Asparagus and Nettle Soup
Nutritional values
(Percentage of daily recommendation)
Calorie | 207 cal. | (10 %) | ||
Protein | 9 g | (9 %) | ||
Fat | 14 g | (12 %) | ||
Carbohydrates | 11 g | (7 %) | ||
Sugar added | 0 g | (0 %) | ||
Roughage | 3.9 g | (13 %) |
Vitamin A | 0.5 mg | (63 %) | ||
Vitamin D | 0 μg | (0 %) | ||
Vitamin E | 3 mg | (25 %) | ||
Vitamin K | 32.8 μg | (55 %) | ||
Vitamin B₁ | 0.3 mg | (30 %) | ||
Vitamin B₂ | 0.3 mg | (27 %) | ||
Niacin | 5.7 mg | (48 %) | ||
Vitamin B₆ | 0.2 mg | (14 %) | ||
Folate | 112 μg | (37 %) | ||
Pantothenic acid | 0.8 mg | (13 %) | ||
Biotin | 2.1 μg | (5 %) | ||
Vitamin B₁₂ | 0 μg | (0 %) | ||
Vitamin C | 273 mg | (287 %) | ||
Potassium | 720 mg | (18 %) | ||
Calcium | 595 mg | (60 %) | ||
Magnesium | 84 mg | (28 %) | ||
Iron | 4.1 mg | (27 %) | ||
Iodine | 13 μg | (7 %) | ||
Zinc | 1.3 mg | (16 %) | ||
Saturated fatty acids | 6.4 g | |||
Uric acid | 73 mg | |||
Cholesterol | 26 mg | |||
Complete sugar | 3 g |
Ingredients
- Ingredients
- 300 grams green Asparagus
- 300 grams Stinging nettle
- 150 grams starchy potatoes
- 1 shallot
- 1 garlic clove
- 2 Tbsps olive oil
- 800 milliliters Vegetable broth
- salt
- freshly ground peppers
- 120 grams Crème fraiche
- 1 splash lemon juice
Preparation steps
Peel the bottom third of the asparagus and cut off and discard the woody ends. Cut the asparagus into small pieces. Rinse the nettle leaves well, spin dry, and set some aside for garnish. Coarsely chop the remaining nettles. Peel, rinse and dice the potatoes. Peel the shallot and garlic and chop finely.

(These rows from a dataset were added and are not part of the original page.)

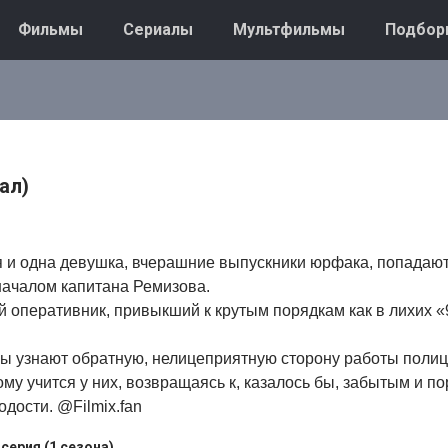
Фильмы
Сериалы
Мультфильмы
Подбор
ал)
 и одна девушка, вчерашние выпускники юрфака, попадают 
ачалом капитана Ремизова.
 оперативник, привыкший к крутым порядкам как в лихих «9
ы узнают обратную, нелицеприятную сторону работы полици
му учится у них, возвращаясь к, казалось бы, забытым и п
дости. @Filmix.fan
 серия (1 сезона)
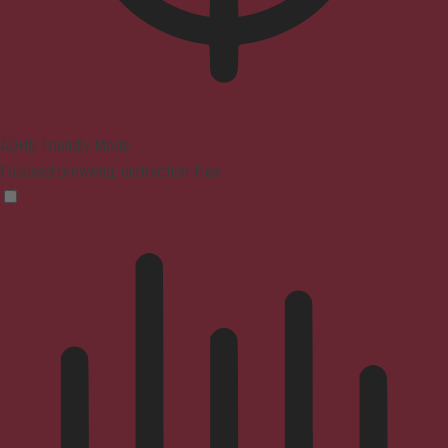
ADHD Friendly Mode
Focused browsing, distraction-free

In a saucepan heat the oil and cook the shallot and garlic until translucent. Add the potatoes and the asparagus and stir to combine. Pour in the broth and season with salt and pepper. Bring to a boil, reduce to a simmer and cook over medium heat for 15 minutes. Add the nettle leaves and simmer until the vegetables are tender, 5-8 minutes.
Transfer the soup to a blender and puree, working in batches if necessary. Set a sieve over the saucepan and strain the soup back into the pan. Gently reheat and stir in 100 grams (approximately 1/2 cup) of the crème fraîche. Season with a dash of lemon juice. Divide the soup among bowls and add a dollop of the remaining creme fraiche. Serve sprinkled with the remaining nettle leaves.